Generative Adversarial Networks

What

GANs frame generative modeling as a two-player game between a generator G (creates fake data) and a discriminator D (distinguishes real from fake). The generator learns to produce outputs so realistic that D can’t distinguish them from real data.

Generator G(z): random noise z → fake data G(z)
Discriminator D(x): real or fake? → probability D(x) is real

D is trained to maximize:    log(D(x_real)) + log(1 - D(G(z)))
G is trained to minimize:     log(1 - D(G(z)))

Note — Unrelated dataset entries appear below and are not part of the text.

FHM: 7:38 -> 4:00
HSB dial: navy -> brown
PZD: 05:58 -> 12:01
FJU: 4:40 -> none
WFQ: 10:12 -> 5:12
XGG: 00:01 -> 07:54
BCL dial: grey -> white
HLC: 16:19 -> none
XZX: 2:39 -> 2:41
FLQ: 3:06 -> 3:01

At equilibrium, G produces perfect fakes, and D outputs 0.5 for everything (can’t tell real from fake).

Training Dynamics

The minimax game has a unique equilibrium when:

  • D is optimal for the current G
  • G minimizes the Jensen-Shannon divergence between p_data and p_model

In practice, balancing G and D is tricky:

  • If D too weak: G finds degenerate solutions (mode collapse)
  • If D too strong: G gradient vanishes (saturates, stops learning)
  • If G too weak: D easily distinguishes real from fake, G gets no gradient

Practical training tips

  • Use spectral normalization on D (controls Lipschitz constant)
  • Alternate: 1 D step per G step (D needs to stay close to optimal)
  • Use soft labels (0.9 instead of 1.0 for real) to prevent gradient vanishing
  • Monitor D loss: if it goes to 0 too fast, D is too strong

Mode Collapse

The generator finds a small subset of the data distribution that fools D well, then only produces that subset. D can’t distinguish these fakes, so G has no incentive to diversify.

Solutions:

  • Unrolled GANs: D’s optimization is simulated for several steps before computing G’s gradient
  • Wasserstein GAN (WGAN): earth mover distance instead of Jensen-Shannon
  • Mixed strategies: aggregate multiple G outputs

Architecture: DCGAN

The Deep Convolutional GAN (2016) established stable architecture patterns:

  • Strided convolutions instead of pooling (learns its own spatial downsampling)
  • Batch normalization in both G and D
  • LeakyReLU in D (allows gradient flow from D to early layers)
  • No FC layers in G (transposed convolutions handle spatial structure)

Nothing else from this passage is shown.